Where are fairness, decency, honesty? I certainly respect a person much more if they are honest and treat others fairly, and lose respect for them if they do not.
Perhaps you imagine this to be covered by "honor/loyalty." But loyalty often stands opposed to honesty and fairness. A loyal mafioso or 1960s cigarette company executive is not fair, decent, or honest. Loyalty includes dishonestly protecting the ingroup from scrutiny when it has done wrong, and unfairly discriminating against outgroup members so that ingroup members can benefit.
> Loyalty includes dishonestly protecting the ingroup from scrutiny when it has done wrong, and unfairly discriminating against outgroup members so that ingroup members can benefit.
Both highly adaptive, ubiquitous traits that are highly valued in ingroups.
You're pointing to a tiny slice of characteristics (fairness, decency, honesty) that a tiny slice of humanity has even thought about, much less valorized, for a couple hundred years.
Versus honor / loyalty has been relevant for at least ~7M years of hominid evolution.
Diogenes sought an honest man in 4th century BC, and a sense of fairness is cross-cultural. Even chimps have been tested and shown to have a sense of fairness.
You see, it may be in the interest of a particular in-group for its members to lie and discriminate on its behalf. But it is also in the interest of every in-group for every *other* in-group not to do that. When a bunch of in-groups have to live together in a society where any one group is outnumbered by the combined others, it's in all of their interests to make and enforce rules against lying and discrimination.
Society as a whole functions better when people are honest and fair. This causes competent people to rise to positions of power, good ideas to spread without dishonest suppression by an existing hegemony, and misdeeds to be exposed and punished. Societies with more honesty and fairness have a power advantage over those with more corruption.
Sure, and wasn't Diogenes' search explicitly performative, with the intent to communicate how rare that honesty is?
> Society as a whole functions better when people are honest and fair.
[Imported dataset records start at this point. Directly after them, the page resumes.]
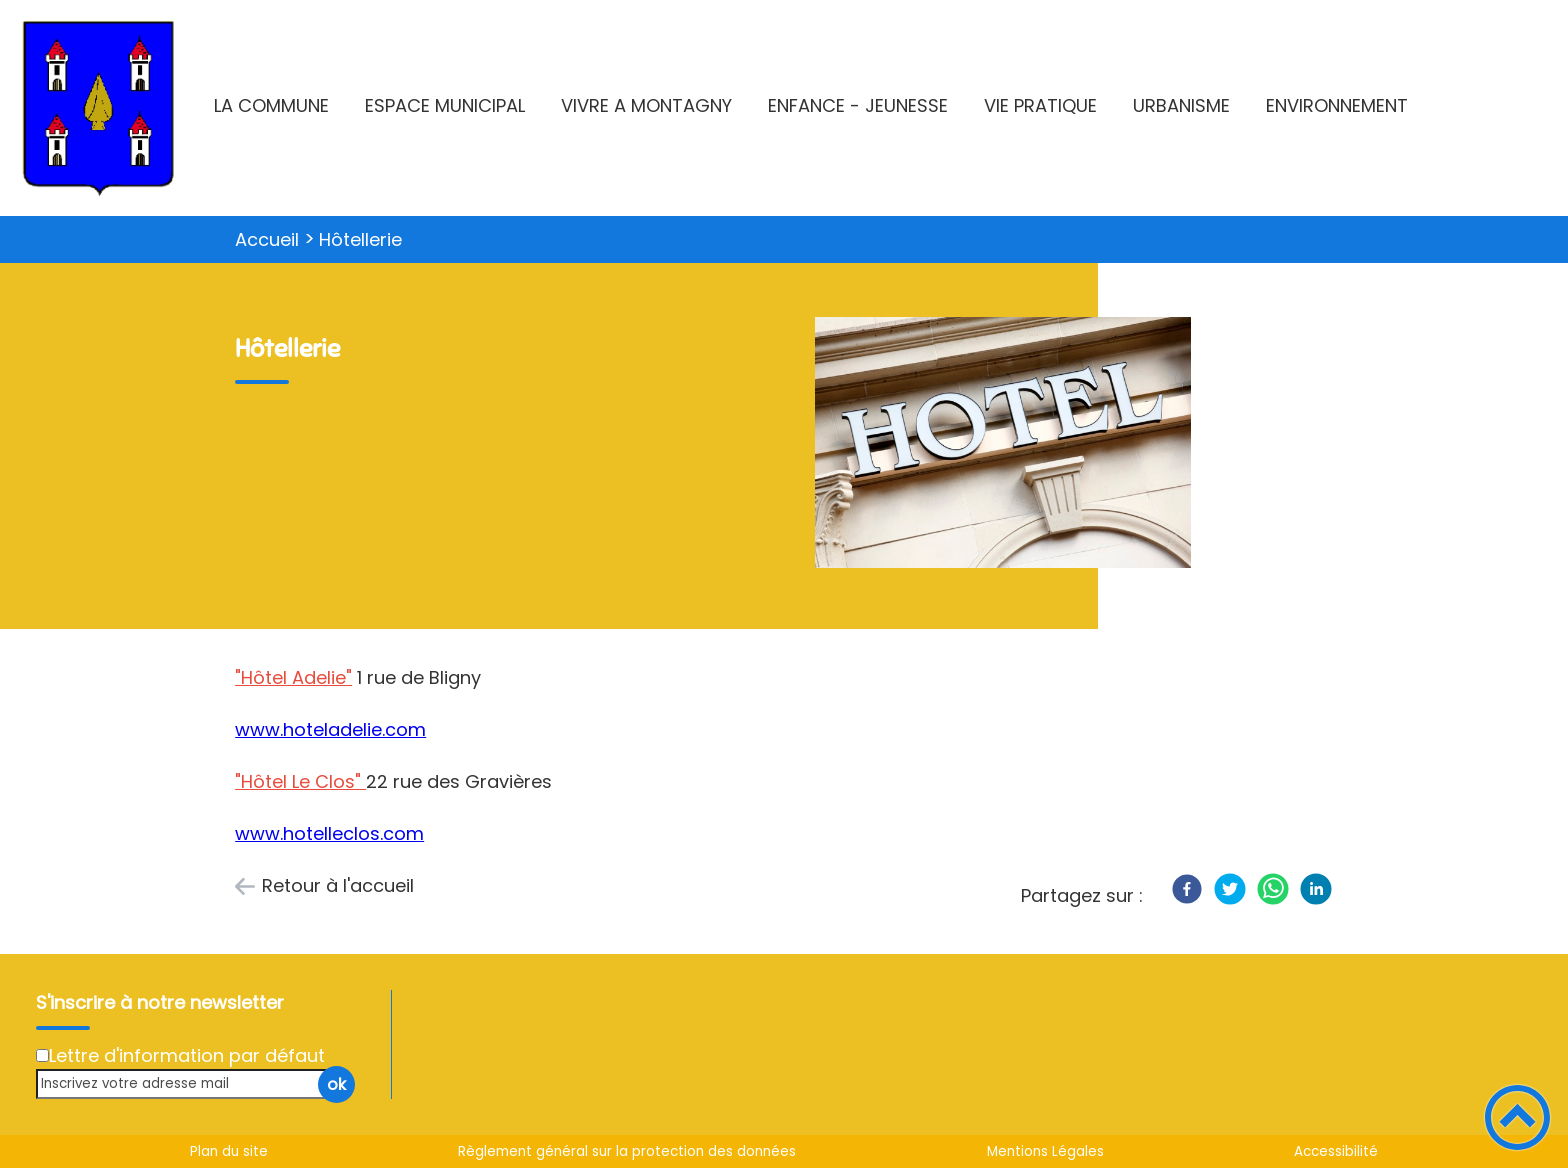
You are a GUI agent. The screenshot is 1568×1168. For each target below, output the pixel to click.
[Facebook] (1187, 889)
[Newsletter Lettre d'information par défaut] (42, 1055)
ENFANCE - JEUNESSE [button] (858, 105)
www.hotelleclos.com (329, 833)
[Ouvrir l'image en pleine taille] (1003, 445)
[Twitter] (1230, 889)
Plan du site (229, 1151)
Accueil (267, 239)
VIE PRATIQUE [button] (1040, 105)
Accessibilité (1336, 1151)
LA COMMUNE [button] (271, 105)
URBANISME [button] (1181, 105)
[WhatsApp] (1273, 889)
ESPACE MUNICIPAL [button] (445, 105)
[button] (1517, 1117)
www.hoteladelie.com (330, 729)
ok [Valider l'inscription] (336, 1084)
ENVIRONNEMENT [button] (1337, 105)
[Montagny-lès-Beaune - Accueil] (98, 108)
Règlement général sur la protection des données (627, 1151)
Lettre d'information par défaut (187, 1055)
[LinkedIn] (1316, 889)
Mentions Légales (1045, 1151)
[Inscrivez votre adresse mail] (187, 1083)
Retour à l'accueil (338, 885)
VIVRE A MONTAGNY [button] (646, 105)
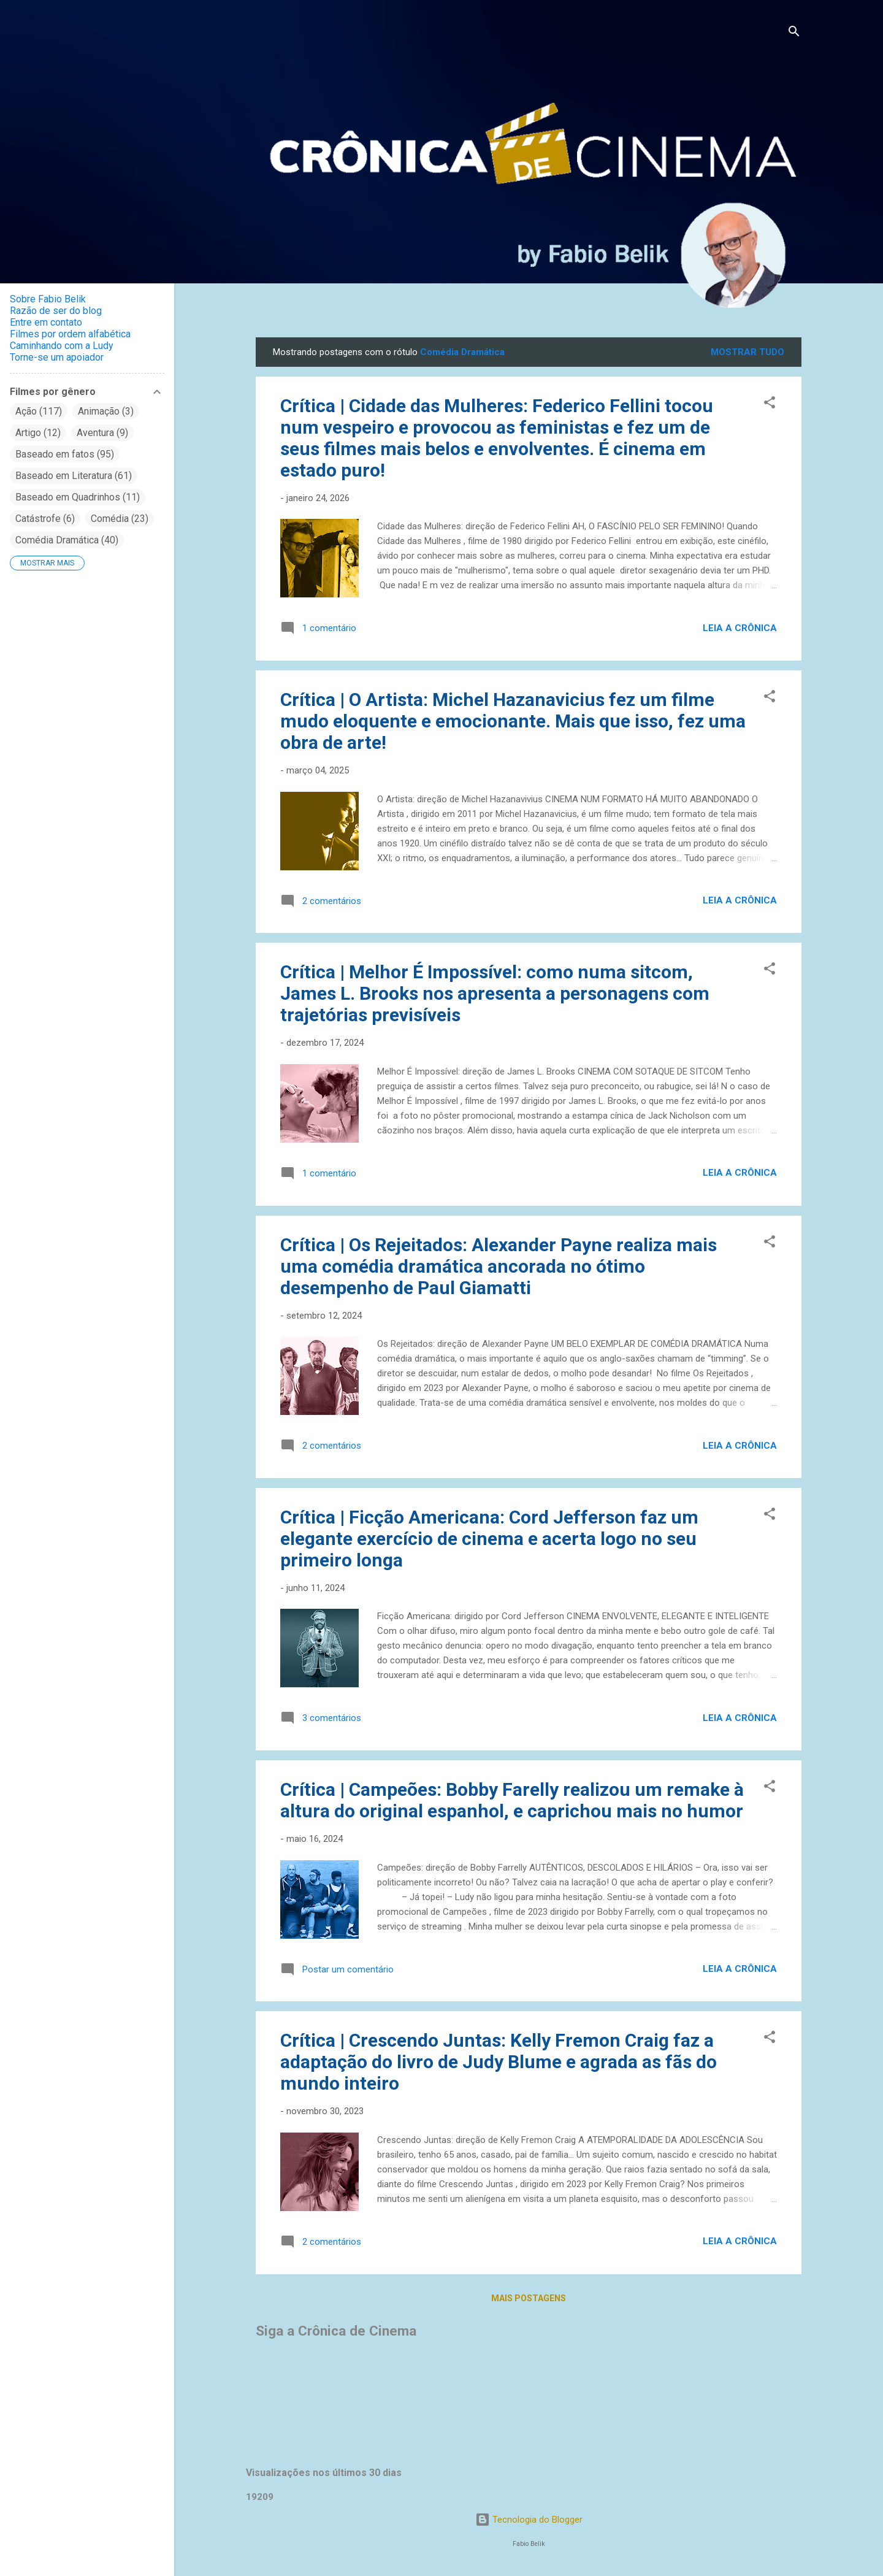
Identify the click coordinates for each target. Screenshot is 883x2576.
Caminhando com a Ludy (61, 345)
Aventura (102, 433)
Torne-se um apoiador (57, 357)
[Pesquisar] (794, 33)
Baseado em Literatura (73, 475)
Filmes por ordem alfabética (70, 334)
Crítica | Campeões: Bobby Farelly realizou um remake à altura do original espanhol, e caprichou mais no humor (512, 1800)
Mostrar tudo (747, 352)
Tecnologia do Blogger (529, 2519)
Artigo (38, 433)
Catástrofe (45, 518)
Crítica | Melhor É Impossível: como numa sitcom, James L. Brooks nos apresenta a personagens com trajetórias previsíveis (494, 993)
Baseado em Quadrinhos (77, 497)
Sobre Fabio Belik (48, 299)
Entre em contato (46, 322)
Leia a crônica (740, 628)
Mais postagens (528, 2298)
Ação (38, 411)
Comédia (119, 518)
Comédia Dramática (66, 540)
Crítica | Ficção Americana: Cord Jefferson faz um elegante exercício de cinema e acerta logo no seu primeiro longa (489, 1538)
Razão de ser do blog (56, 310)
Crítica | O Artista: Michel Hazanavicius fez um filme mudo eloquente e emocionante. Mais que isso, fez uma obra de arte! (513, 721)
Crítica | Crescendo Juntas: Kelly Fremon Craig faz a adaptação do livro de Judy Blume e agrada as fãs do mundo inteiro (498, 2062)
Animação (106, 411)
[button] (769, 404)
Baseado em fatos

100% agree - and yet, how many societies are high trust, low corruption societies where people are honest and fair? The vanishingly small minority? So unique and puzzling terms are coined (WEIRD), books are written (all of Henrich, Guns Germs and Steel, everything on Progress Studies or the Industrial Revolution, etc), and they're widely seen as the standout beacons the other ~7B people in the world wants to move to?
I'm definitely not saying honesty, fairness, and decency are BAD things, I'm just trying to point out they're not the norm and never have been, but the other dynamics you pointed out are the norm, and have been for longer than we've been human.
Diogenes' search wouldn't have been worth remarking on unless there was, in the 4th century BC Greece, a culture that expected and valued honesty. Diogenes was saying: "Here's this norm, that we all value, but you aren't living up to it enough!" Of course there isn't going to be perfect compliance with any norm, but the mere fact Diogenes was calling people out over that proves it was a norm in his time, as it is today.
I expect people would have more things to lie about the more complex society becomes, and that in simple tribal societies the truth is much more directly observable and everybody is known to everybody else, and therefore liars would be caught more easily. Certainly, a tribesman is not going to be telling lies about demographics and economic indicators and climate science and international policy. If he lies about how many wildebeest he killed, his friends are going to know, especially if he makes a habit of it. So I bet people were actually more honest when they lived in smaller communities.
Anyway, it doesn't matter if something was a norm in the past or not, all that matters is if it's good for society in the present. And honesty/fairness are.